Citro Florida, Inc. v. Citrovale, S.A.

Decision Date21 May 1985
Docket NumberNo. 84-3591,84-3591
Citation760 F.2d 1231
PartiesCITRO FLORIDA, INC., a Florida corporation, Plaintiff-Appellant, v. CITROVALE, S.A., a foreign corporation, Defendant-Appellee.
CourtU.S. Court of Appeals — Eleventh Circuit

Christy F. Harris, William M. Midvette, III, Lakeland, Fla., for plaintiff-appellant.

J. Philip Plyler, Tampa, Fla., Jerry Anker, Washington, D.C., for defendant-appellee.

Appeal From the United States District Court for the Middle District of Florida

Before FAY and JOHNSON, Circuit Judges, and DYER, Senior Circuit Judge.

PER CURIAM:

Citro Florida, Inc., a Florida corporation, appeals the district court's refusal to exercise jurisdiction over its breach of contract action against Citrovale, S.A., a Brazilian corporation, for failure to ship for Citro Florida's account 1,000 metric tons of Brazilian frozen concentrated orange juice. In its motion to dismiss, Citrovale challenged the court's personal jurisdiction over it under the minimum contacts requirement imposed by the Due Process Clause of the United States Constitution, and under Florida's long arm statute, section 48.193, Fla.Stat. (1983). In addition, Citrovale argued that the existence of a forum selection clause mandated that the action be brought in Sao Paulo, Brazil. The district court pretermitted the jurisdictional issue because it found the clause to be a mandatory forum selection clause dispositive of the action. We disagree with the court's construction of the clause as mandatory and reverse.

Citrovale is a Brazilian corporation engaged in the business of processing citrus products, including frozen concentrated orange juice, which it exports to the United States and Europe. Citro Florida and Citrovale entered into a series of telexes concerning the purchase and shipment of the concentrate, none of which contained any jurisdictional terms. After confirming the acceptance of Citro Florida's purchase order, Citrovale sent a confirming contract for Citro Florida's execution which contained the following language:

This constitutes an executory contract between the exporter and the above-indicated buyer. Place of jurisdiction is Sao Paulo/Brazil.

Citro Florida's president signed the confirming contract without further negotiation or discussion.
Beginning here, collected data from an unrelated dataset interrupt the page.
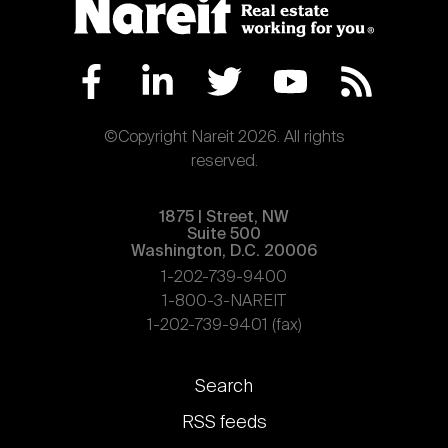
©Copyright Nareit 2026. All rights
reserved.
1875 | Street, NW
Suite 500
Washington, D.C. 20006
1-202-739-9400
1-800-3-NAREIT
1-202-739-9401 (fax)
Footer
Search
links
RSS feeds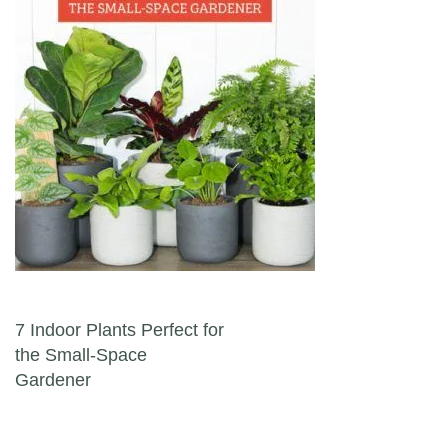
Post navigation
7 Indoor Plants Perfect for
the Small-Space
Gardener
Although the forum selection clause was properly determined by the district court to be an enforceable agreement, the clause does not clearly specify that Sao Paulo is the only place of jurisdiction. The district court accepted Citrovale's argument that under the United States Supreme Court's decision in M/S Bremen v. Zapata Off-Shore Company, 407 U.S. 1, 15, 92 S.Ct. 1907, 1916, 32 L.Ed.2d 513 (1972), forum selection clauses should be enforced unless it is clearly shown that enforcement would be unreasonable or unjust, or that the clause is invalid for such reasons as fraud or overreaching. The Bremen court, however, was faced with a much more specific clause. There the contract provided that any dispute "must be treated before the London Court of Justice." Id. at 3, 92 S.Ct. at 1909. Unlike the present case, the language contained in the Bremen forum clause was not subject to two interpretations. The Bremen court did not reach the distinctions between mere "consent to jurisdiction" clauses and "mandatory" clauses.

The forum selection clause in this case is ambiguous concerning the exclusive nature of the provision. The clause merely states "place of jurisdiction is Sao Paulo/Brazil." Under the rule...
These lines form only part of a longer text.